Keywords: Burns, burns units, debridement, enzymatic debridement

How to cite this article:
Salmeron-Gonzalez E, García-Vilariño E, Sánchez-García A, Llinás-Porte A, Pérez-Del-Caz M D. Therapeutic management of the enzymatic debriding agent Nexobrid® in the burn patient. Indian J Burns 2018;26:103-5

How to cite this URL:
Salmeron-Gonzalez E, García-Vilariño E, Sánchez-García A, Llinás-Porte A, Pérez-Del-Caz M D. Therapeutic management of the enzymatic debriding agent Nexobrid® in the burn patient.
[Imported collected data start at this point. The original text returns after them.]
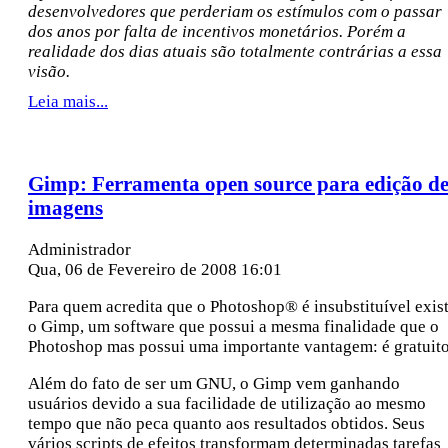
desenvolvedores que perderiam os estímulos com o passar
dos anos por falta de incentivos monetários. Porém a
realidade dos dias atuais são totalmente contrárias a essa
visão.
Leia mais...
Gimp: Ferramenta open source para edição d
imagens
Administrador
Qua, 06 de Fevereiro de 2008 16:01
Para quem acredita que o Photoshop® é insubstituível exis
o Gimp, um software que possui a mesma finalidade que o
Photoshop mas possui uma importante vantagem: é gratuito
Além do fato de ser um GNU, o Gimp vem ganhando
usuários devido a sua facilidade de utilização ao mesmo
tempo que não peca quanto aos resultados obtidos. Seus
vários scripts de efeitos transformam determinadas tarefas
Indian J Burns [serial online] 2018 [cited 2022 Aug 11];26:103-5. Available from: https://www.ijburns.com/text.asp?2018/26/1/103/253854

  Introduction Top

Nexobrid ® is a new resource for debridement which has emerged in recent years and is gaining relevance in the treatment of all kinds of thermal injuries.[1] Nexobrid ® is directly applied over the burn, performing a burned tissue-specific debridement in <4 h, leaving a vital and completely debrided wound bed.[1] This resource allows for the performance of an early debridement, at the very first evaluation of the patient, without the need of the logistics of an operating room, requiring only an adequate pain control and a nursing team for burn cleaning and applying the ointment. This debriding method achieves higher specificity in the process, preserving a higher amount of healthy dermis than traditional excisional debridement.[2],[3] Therefore, secondary intention healing of some mid-deep depth burns that otherwise would have been grafted can be achieved.[1],[2],[3],[4],[5],[6],[7],[8]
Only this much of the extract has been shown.